The country is still in a fragile transition six months
after the United States ousted leader Nicolas Maduro.
The UN humanitarian agency OCHA said search and rescue teams
from at least 17 countries were being mobilised to help find survivors.
Spanish, Salvadoran, Swiss, Colombian, and Mexican rescue
teams were already on the ground.
Rodriguez said Friday she had received a call from US
President Donald Trump and Secretary of State Marco Rubio, who "reaffirmed
their commitment to supporting the response efforts by sending rescue workers,
specialist equipment, support for temporary shelters and humanitarian aid for
the affected families."
The United States said earlier it was sending a disaster
response team of more than 250 personnel, including three special
search-and-rescue units with dogs trained to locate people trapped beneath the
rubble.
A senior US military official landed in Caracas to oversee
Washington's relief efforts.
"Even before the earthquakes, millions of people across
Venezuela were facing food insecurity, collapsing health services, protection
risks, and limited access to basic services," the UN and other aid
agencies said in a statement Friday.
"The international community must not allow this
emergency to deepen into a larger human tragedy."

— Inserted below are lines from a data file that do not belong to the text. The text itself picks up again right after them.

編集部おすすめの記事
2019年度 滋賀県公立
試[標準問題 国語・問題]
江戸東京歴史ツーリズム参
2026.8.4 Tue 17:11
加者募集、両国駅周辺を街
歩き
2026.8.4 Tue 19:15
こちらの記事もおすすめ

Earthquakes of similar magnitude claimed more than 200,000
lives in Haiti in January 2010 and 73,000 lives in Kashmir in October 2005.
Those killed included 28 Portuguese nationals, five
Spaniards, two Brazilians, seven Chinese nationals, one Chilean and one
Italian-Venezuelan.
85 Portuguese nationals and 119 Spaniards were missing or
otherwise unaccounted for, according to their respective governments.
The quakes were the most powerful to hit Venezuela since a
7.7-magnitude tremor struck offshore in 1900.
Venezuela's northern coast sits on a boundary between the
Caribbean and South American tectonic plates, but it has not experienced a major
quake since 1997.
Minutes of silence preceded Friday's World Cup 2026 matches
to honour the victims of the tragedy.